NOSQL – GET consistency (and quorum) in Elasticsearch

I am new to ElasticSearch and I am evaluating for a project.

In ES, replication can be synchronous or asynchronous. In the case of asynchronous Next, as long as the document is written to the main shard, the client will return success. Then the document is pushed asynchronously to other replicas.

When writing asynchronously, how do we ensure that when the GET is completed, even if the data is not Propagated to all replicas, data will also be returned. Because when we perform GET in ES, the query will be forwarded to one of the replicas of the corresponding shard. If we write asynchronously, the main shard may have documents, but it is used to perform GET The selected copy of may not yet receive/write the document. In Cassandra, we can specify the consistency level (ONE, QUORUM, ALL) when writing and reading. Is it possible to read in ES?

Yes, you can set replication to asynchronous (synchronous by default) so as not to wait for a copy, Although this will not help you much in practice.

Whenever you read data, you can specify the preference parameter to control where the document is taken from. If You use the preference: _primary, please make sure to always fetch the document from the primary shard, otherwise, if the fetching is completed before the document is available on all copies, you may encounter shards without it. However. Given that the get api works in real time, It usually makes sense to keep the replication in sync, so that after the indexing operation returns, you can always return the document by id from any shard that should contain it. Nevertheless, if you try to retrieve the document the first time you index the document , Then you may find that it did not find it.

There is also a write consistency parameter in elasticsearch, but it is different from the way other data stores work, and it has nothing to do with whether the replication is synchronous or asynchronous. Use the consistency parameter, You can control how many data copies are needed to allow write operations. If there are not enough data copies available, the write operation will fail (after waiting up to 1 minute, you can change the interval by the timeout parameter). This is just a preliminary check, To decide whether to accept the operation. This does not mean that if the operation fails on the copy, it will be rolled back. In fact, if the write operation fails on the copy but succeeds on the primary database, it is assumed that the copy has an error (or is Running hardware), so the shard will be marked as failed and recreated on another node. The default value of consistency is arbitration, and it can also be set to one or all.

That is, When it comes to get api, elasticsearch is ultimately inconsistent, but only consistent, because once a document is indexed, you can retrieve it.
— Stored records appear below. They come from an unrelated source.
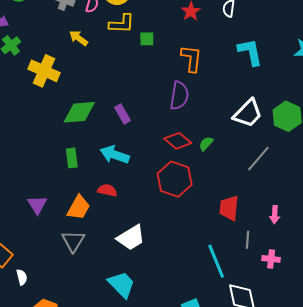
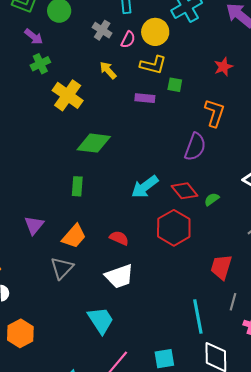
purple rectangle: (123, 114) -> (145, 98), moved, turned -66
cyan arrow: (115, 155) -> (145, 187), moved, turned -68
red semicircle: (107, 190) -> (119, 238), moved

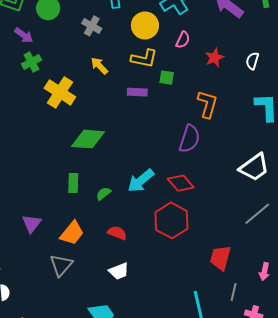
pink semicircle: (128, 40) -> (183, 40), moved
green semicircle: (212, 199) -> (103, 194), moved
white trapezoid: (119, 276) -> (119, 271), size x0.7

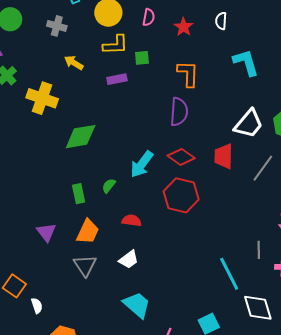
green rectangle: (73, 183) -> (79, 194), moved
red trapezoid: (220, 258) -> (224, 156), moved
white trapezoid: (119, 271) -> (129, 260), moved

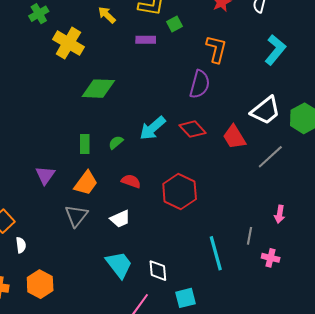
green square: (142, 58) -> (174, 24), turned -35
cyan L-shape: (246, 62) -> (275, 50), turned 44
red trapezoid: (224, 156) -> (234, 137), turned -44
red hexagon: (181, 195) -> (180, 191), moved
white diamond: (258, 308) -> (158, 271), moved, size x0.7

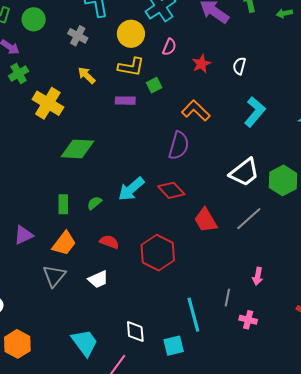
orange L-shape: (216, 49) -> (196, 111), turned -60
red trapezoid: (234, 137) -> (206, 220), moved
purple triangle: (45, 175) -> (24, 235), turned 30
cyan trapezoid: (119, 265) -> (85, 343), moved
cyan square: (186, 298) -> (174, 346), moved

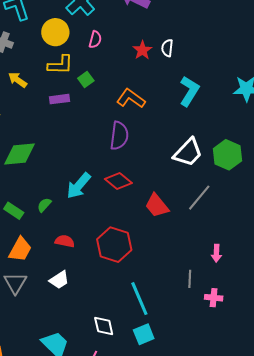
red star: (201, 64) -> (142, 50), moved
green rectangle: (63, 204) -> (14, 211), turned -48
cyan line: (193, 315) -> (139, 299), moved

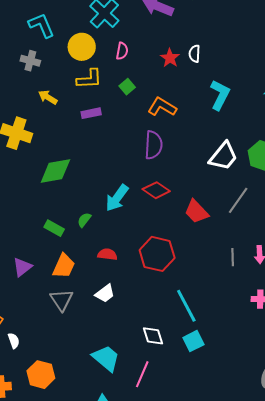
green square: (86, 80) -> (127, 87), moved
gray line: (190, 279) -> (233, 257), moved

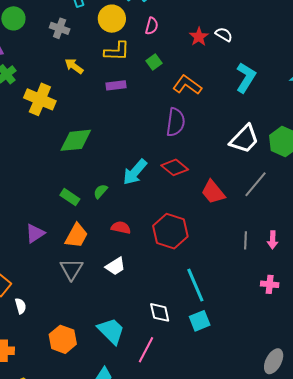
white semicircle: (195, 54) -> (224, 34), turned 114
orange hexagon: (41, 375) -> (63, 339), moved

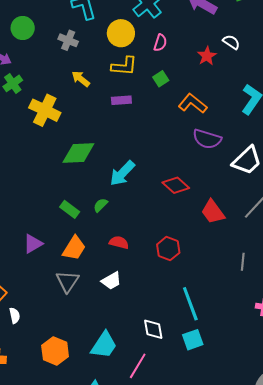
white semicircle: (224, 34) -> (231, 42), moved
purple semicircle: (176, 122) -> (207, 139), moved, turned 96
cyan arrow: (135, 172) -> (122, 173), moved
red hexagon: (170, 231) -> (168, 249), size x0.7
cyan trapezoid: (111, 331) -> (104, 345), turned 76

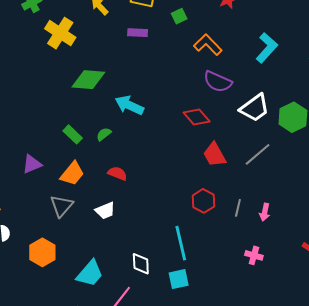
cyan arrow: (122, 173) -> (129, 105), turned 64
red diamond: (176, 185) -> (197, 117), moved
red hexagon: (168, 249) -> (203, 201), moved
orange hexagon: (55, 351) -> (42, 252), moved

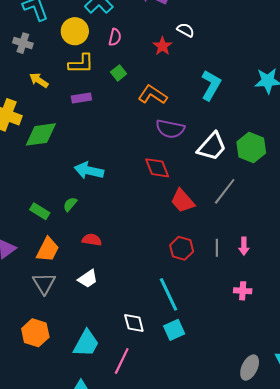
green diamond: (88, 80) -> (41, 134), moved
red diamond: (197, 117) -> (157, 168), turned 32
In fact, newly added documents cannot be searched until the next refresh operation. It happens automatically every second by default, which is actually not final consistency (because the document is there and can be retrieved by id), but more about how search and lucene work and how to make the document visible through lucene.

I am new to ElasticSearch and I am evaluating for a project.

In ES, replication can be synchronous or asynchronous. In the case of asynchronous Next, as long as the document is written to the main shard, the client will return success. Then the document is pushed asynchronously to other replicas.

When writing asynchronously, how do we ensure that when the GET is completed, even if the data is not Spread to all copies and also Return data. Because when we perform a GET in ES, the query will be forwarded to one of the replicas of the corresponding shard. If we write asynchronously, the primary shard may have documents, but the selected replica used to perform the GET may not have been received /Write document. In Cassandra, we can specify the consistency level (ONE, QUORUM, ALL) when writing and reading. Is it possible to read in ES?

Yes, you can set replication to asynchronous (synchronous by default) so as not to wait for copies, although in practice this will not bring you Too much help.

Whenever you read data, you can specify the preference parameter to control where the document is taken from. If you use the preference: _primary, please make sure to always start from the primary Fetch documents in shards, otherwise, if the fetching is completed before the document is available on all copies, you may encounter shards without it. However, given that the get api works in real time, it usually makes sense to keep the replication in sync, so that it is in the index After the operation returns, you can always return the document by id from any shard that should contain it. Nevertheless, if you try to retrieve the document when indexing the document for the first time, you may find that it did not find it. /p>

There is also a write consistency parameter in elasticsearch, but it is different from the way other data stores work. It has nothing to do with whether the replication is synchronous or asynchronous. Using the consistency parameter, you can control how many copies of data are required to allow writing Operation. If there are not enough data copies available, the write operation will fail (after waiting up to 1 minute, you can change the interval by the timeout parameter). This is just a preliminary check to decide whether to accept the operation. This does not mean If the operation fails on the replica, it will be rolled back. In fact, if the write operation fails on the replica but succeeds on the primary database, it is assumed that there is an error in the replica (or the running hardware), so the shard will be marked To fail and re-create it on another node. The default value of consistency is arbitration, and it can also be set to one or all.

That is to say, when it comes to get api, elasticsearch is ultimately inconsistent. But it’s just consistent, because once the document is indexed, you can retrieve it.

In fact, newly added documents cannot be searched until the next refresh operation, which happens automatically once per second by default, which is actually Not final consistency (because the document is there and can be retrieved by id), but more about how search works with lucene and how to make the document visible through lucene.

Leave a Comment

Your email address will not be published.